People who love books will always want excellent writing. We want to help them get their hands on it.


Seven Steeples tells the story of Bell and Sigh, who meet on a mountain hike, and move in together into a rundown rented rural property, nestling underneath another mountain, one from which you can see seven standing stones, seven schools and seven steeples. They proceed to cut themselves off from their past, their family and friends, even the local community as far as they can:

Gradually they had lost touch with the friends of friends they'd met on the day they climbed the low, pointy mountain, as well as the ones they'd had for years — the ones who would have advised, had advice been sought, that Bell and Sigh should not move in together — because they were each too solitary, with a spike of misanthropy.

But Bell and Sigh were curious to see what would happen when two solitary misanthropes tried to live together.



A refuge, a cult, a church of two; this was their experiment.


The novel was seemingly inspired by Baume's own move, with her partner, to a remote country location, but also how she realised how much of the changing world could be observed on the daily walk she took with their dogs alongside the same road, which was both an unchanging background but which also changed so much over the seasons and years.
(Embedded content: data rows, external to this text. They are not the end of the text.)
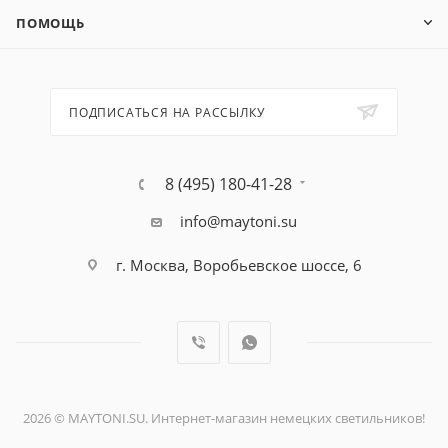
ПОМОЩЬ
ПОДПИСАТЬСЯ НА РАССЫЛКУ
8 (495) 180-41-28
info@maytoni.su
г. Москва, Воробьевское шоссе, 6
2026 © MAYTONI.SU. Интернет-магазин немецких светильников!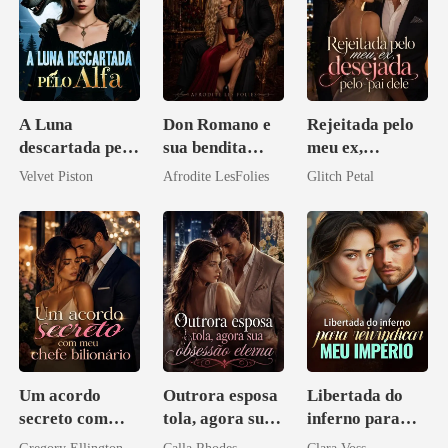
A Luna
Don Romano e
Rejeitada pelo
descartada pelo
sua bendita
meu ex,
Alfa
ruína
desejada pelo
Velvet Piston
Afrodite LesFolies
Glitch Petal
pai dele
Um acordo
Outrora esposa
Libertada do
secreto com
tola, agora sua
inferno para
meu chefe
obsessão eterna
reivindicar meu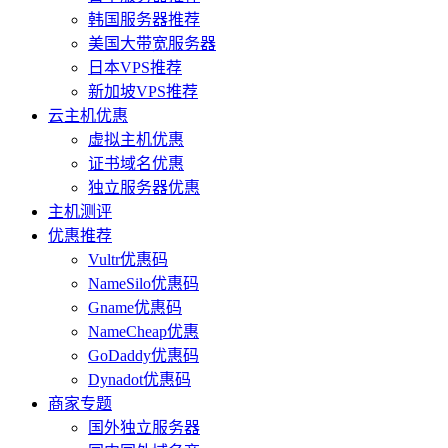
韩国服务器推荐
美国大带宽服务器
日本VPS推荐
新加坡VPS推荐
云主机优惠
虚拟主机优惠
证书域名优惠
独立服务器优惠
主机测评
优惠推荐
Vultr优惠码
NameSilo优惠码
Gname优惠码
NameCheap优惠
GoDaddy优惠码
Dynadot优惠码
商家专题
国外独立服务器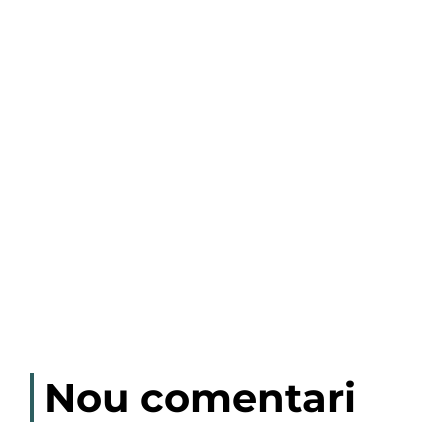
Nou comentari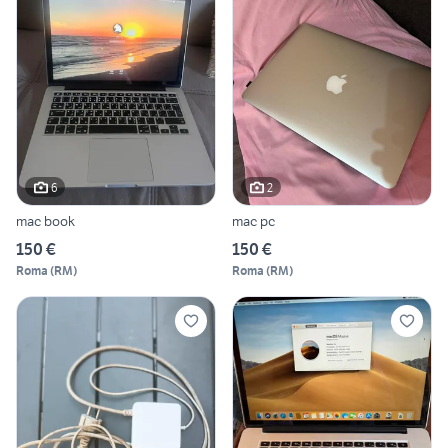
6
2
mac book
mac pc
150 €
150 €
Roma
(
RM
)
Roma
(
RM
)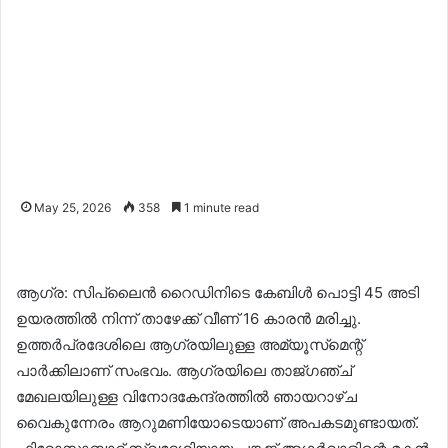
May 25, 2026
358
1 minute read
ആഗ്ര: സിപ്‌ലൈൻ റൈഡിനിടെ കേബിൾ പൊട്ടി 45 അടി
ഉയരത്തിൽ നിന്ന് താഴേക്ക് വീണ് 16 കാരൻ മരിച്ചു.
ഉത്തർപ്രദേശിലെ ആഗ്രയിലുള്ള അമ്യൂസ്‌മെന്റ്
പാർക്കിലാണ് സംഭവം. ആഗ്രയിലെ താജ്ഗഞ്ച്
മേഖലയിലുള്ള വിനോദകേന്ദ്രത്തിൽ ഞായറാഴ്ച
വൈകുന്നേരം ആറുമണിയോടെയാണ് അപകടമുണ്ടായത്.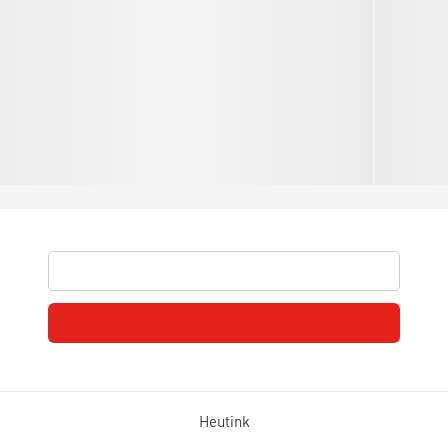
Heutink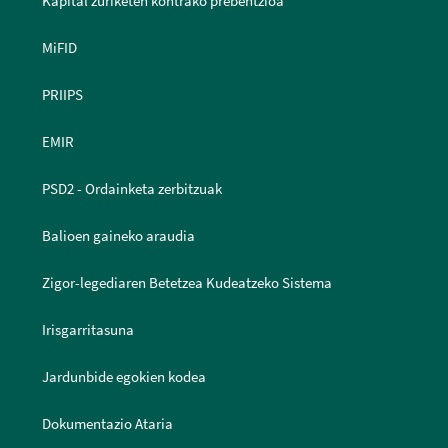
Kapital zuriketen kontrako prebentzioa
MiFID
PRIIPS
EMIR
PSD2 - Ordainketa zerbitzuak
Balioen gaineko araudia
Zigor-legediaren Betetzea Kudeatzeko Sistema
Irisgarritasuna
Jardunbide egokien kodea
Dokumentazio Ataria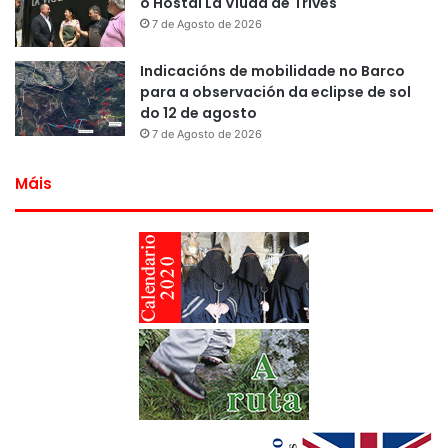
o Hostal La Viuda de Trives
7 de Agosto de 2026
Indicacións de mobilidade no Barco
para a observación da eclipse de sol
do 12 de agosto
7 de Agosto de 2026
Máis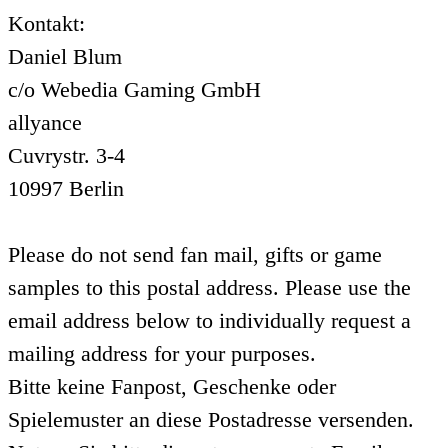
Kontakt:
Daniel Blum
c/o Webedia Gaming GmbH
allyance
Cuvrystr. 3-4
10997 Berlin
Please do not send fan mail, gifts or game
samples to this postal address. Please use the
email address below to individually request a
mailing address for your purposes.
Bitte keine Fanpost, Geschenke oder
Spielemuster an diese Postadresse versenden.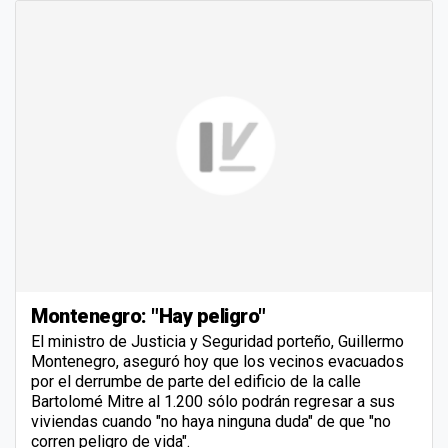
Montenegro: "Hay peligro"
El ministro de Justicia y Seguridad porteño, Guillermo
Montenegro, aseguró hoy que los vecinos evacuados
por el derrumbe de parte del edificio de la calle
Bartolomé Mitre al 1.200 sólo podrán regresar a sus
viviendas cuando "no haya ninguna duda" de que "no
corren peligro de vida".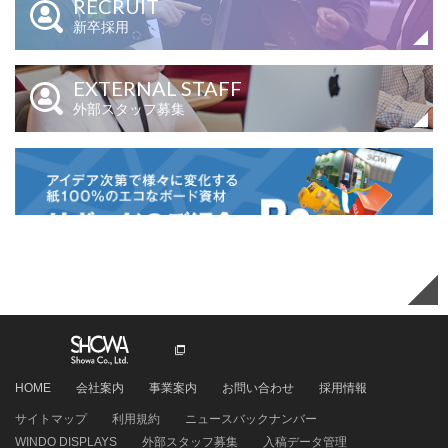
RECRUIT
新卒採用
EXTERNAL STAFF
外部スタッフ募集
EXTERNAL STAFF
外部スタッフ募集
HOME
会社案内
事業案内
お問い合わせ
採用情報
サイトマップ
利用規約
ニュースバックナンバー
WINDO DISPLAYS
外部スタッフ募集
入稿データ管理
Bell and Sigh spend seven full years in the house during the course of the novel, and each chapter takes us through one of those years, with a prologue from the first part year and a epilogue in January of the 8th. Each chapter begins similarly (this from the 7th chapter):

The mountain remained, unclimbed,
for the first seven years that they lived there


I love how the first comma adds to the meaning of the sentence, and the mountain itself remains something of a brooding, watching, presence throughout, with several chapter closing with ominous references to eyes appearing or opening.

And at the core of every ground web, there was
an entrance, an absence,
an eye.


There are shades here of Reservoir 13, with the passing of the years, the annual cycle of both nature and their lives, observed in particular in their walks, and with the device of the 'sevens.' But Seven Steeples is less formally constructed, and Baume employs an effective device of focusing on different parts of the year (a couple of months at a time) in each chapter, so that the chapters on the first years focus on late winter and spring, and, moving through the seasons, the chapters on the later years on late autumn and winter.
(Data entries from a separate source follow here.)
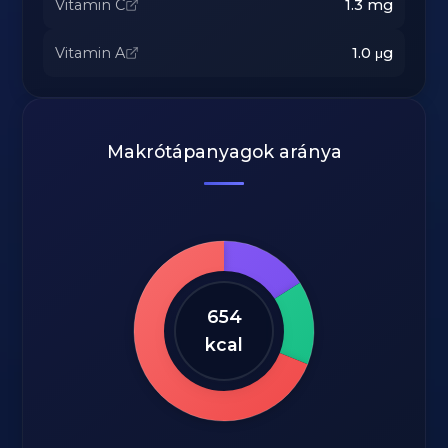
Vitamin C
1.3
mg
Vitamin A
1.0
μg
Makrótápanyagok aránya
654
kcal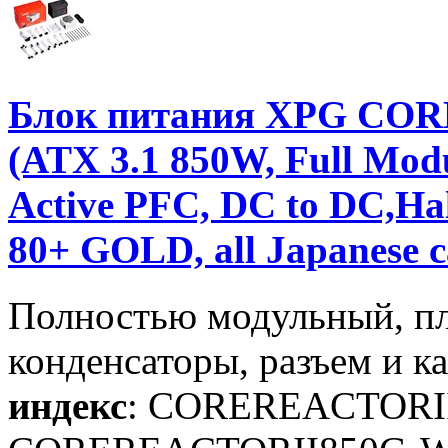
Блок питания XPG CORE
(ATX 3.1 850W, Full Mo
Active PFC, DC to DC,Hal
80+ GOLD, all Japanese c
Полностью модульный, п
конденсаторы, разъем и к
индекс
: COREREACTOR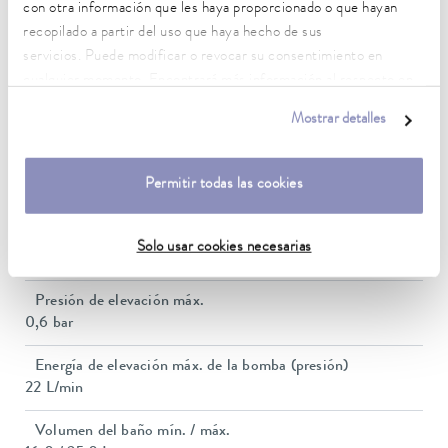
con otra información que les haya proporcionado o que hayan
recopilado a partir del uso que haya hecho de sus
Estabilidad de temperatura
servicios. Puede modificar o revocar su consentimiento en
0.01 ± K
cualquier momento. Encontrará más información al respecto en
nuestra
política de privacidad
.
Potencia calorífica máx.
Mostrar detalles
1.3 kW
Consumo eléctrico máx.
Permitir todas las cookies
1.4 kW
Consumo de corriente
Solo usar cookies necesarias
12 A
Presión de elevación máx.
0,6 bar
Energía de elevación máx. de la bomba (presión)
22 L/min
Volumen del baño mín. / máx.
Covid-19 passes a dim shadow over the latter part of the novel, Bell and Sigh already essentially living in lockdown, too cut-off from the outside world to really notice the epidemic other than by its impact e.g. on the tourists and second-home owners. Although the novel has some slightly heavy-handed prescient (but only by the characters, the author knows what is coming) comments in the pre-Covid years about Bell and Sigh avoiding colds and flu in all their years in the house, as they rarely come into contact with anyone.
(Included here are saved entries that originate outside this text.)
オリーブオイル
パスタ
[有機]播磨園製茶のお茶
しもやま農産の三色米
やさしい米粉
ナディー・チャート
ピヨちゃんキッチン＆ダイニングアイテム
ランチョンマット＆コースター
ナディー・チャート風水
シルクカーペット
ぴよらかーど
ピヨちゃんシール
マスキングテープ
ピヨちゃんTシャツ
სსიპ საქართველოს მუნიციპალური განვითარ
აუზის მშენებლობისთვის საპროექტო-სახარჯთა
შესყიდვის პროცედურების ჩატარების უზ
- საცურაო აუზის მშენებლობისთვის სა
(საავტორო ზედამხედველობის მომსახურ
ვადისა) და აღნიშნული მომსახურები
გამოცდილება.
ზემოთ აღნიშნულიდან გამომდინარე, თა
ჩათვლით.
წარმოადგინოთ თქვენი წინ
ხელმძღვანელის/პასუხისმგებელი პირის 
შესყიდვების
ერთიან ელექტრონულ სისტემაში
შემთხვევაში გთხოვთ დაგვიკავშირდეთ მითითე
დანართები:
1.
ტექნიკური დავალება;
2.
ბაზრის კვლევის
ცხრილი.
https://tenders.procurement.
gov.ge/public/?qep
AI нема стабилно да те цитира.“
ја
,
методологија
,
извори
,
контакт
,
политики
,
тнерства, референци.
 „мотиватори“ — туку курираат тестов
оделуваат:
Baume writes very effectively about nature, but the book's strength lies actually in its portrayal of the increase in entropy and squalor of Bell and Sigh's life, including the intrusion of pests and bugs, as they don't so much make-do and mend as make-do, as when action is required and they can't agree: they settled it, as had become their habit, by doing nothing. Indeed there is a conscious decision to live in personalised squalor ... if everything they owned was old and shoddy, even ugly, certainly nearing the end of its useful life, then they would better be able to bear its loss.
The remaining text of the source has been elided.